Actor Arrested in the Death of His Wife

From the UK Daily Mail, the death of April Jace, wife of actor Michael Jace, is being investigated as a homicide or accidental death.  I don't know who Michael Jace is.  I've never seen "The Shield" or "Burn Notice", shows the report says featured Jace.  The couple had been married for a little over ten years, and they had two children, with a third older child from a previous marriage.  I feel badly for all involved, especially the children.

Naturally, some of the comments about the story rush to blame the fact of April Jace's death upon the easy availability of firearms in America.  California, where the Jaces live, is one of the more restrictive states when it comes to owning and carrying weapons.

It's not clear yet, so we will give Michael Jace the benefit of the doubt.  If this was a tragic accident, it was completely unnecessary, especially given the fact that Jace appears to have portrayed a police officer in some of his work.  He should have been taught -- at the very least -- basic firearms safety, even with prop weapons. Hollywood could do the country and our youth a great service if they would show proper firearms handling and make it "cool". 

On the other hand, if this turns out to be an intentional shooting, I encourage people to look at the pictures of the couple in the Daily Mail article.  Mr. Jace is a tall man, markedly taller than his late wife, and no doubt heavier and stronger.  I'm sure he trains to maintain good physical condition for his profession.  He didn't need a firearm to kill his wife.  He could have used his bare hands, a knife, or a baseball bat, and it would have been just as deadly.

The problem is not the method, it's the madness. 


  1. Many people killed because of not following gun safety precautions. It is mandatory that if you have gun in your hand then take it seriously. I prefer that government should gun safety class necessary for gun owners.

  2. We used to be taught by our parents. We also had a firearms' safety class as part of our high school "health" class. My state requires those below a certain age to take a hunter safety course in order to obtain a hunting license. That's all fine.

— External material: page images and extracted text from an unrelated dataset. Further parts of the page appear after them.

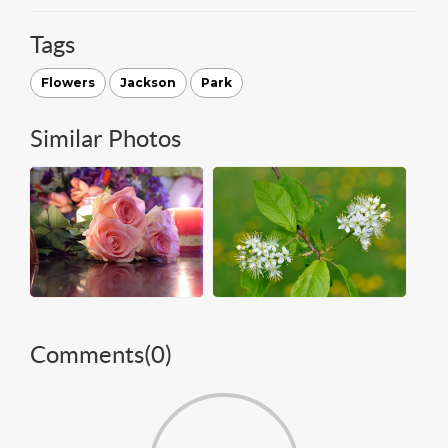
Tags
Flowers
Jackson
Park
Similar Photos
Comments(
0
)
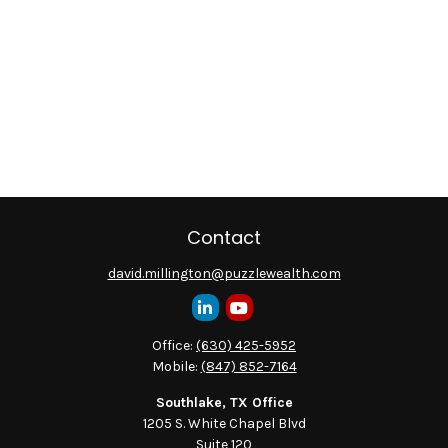
Contact
david.millington@puzzlewealth.com
Office:
(630) 425-5952
Mobile:
(847) 852-7164
Southlake, TX Office
1205 S. White Chapel Blvd
Suite 120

    A lot of it is just commonsense. I have had a grand total of two ADs in since I started shooting over half a century ago. Both were scary but inconsequential due to the ingrained habit of muzzle discipline.

    I'm hesitant to make training mandatory for firearms' ownership. But I'm against most things being mandatory, including seat belts and motorcycle helmets -- though I always wear a brain bucket on the bike and buckle up in the car.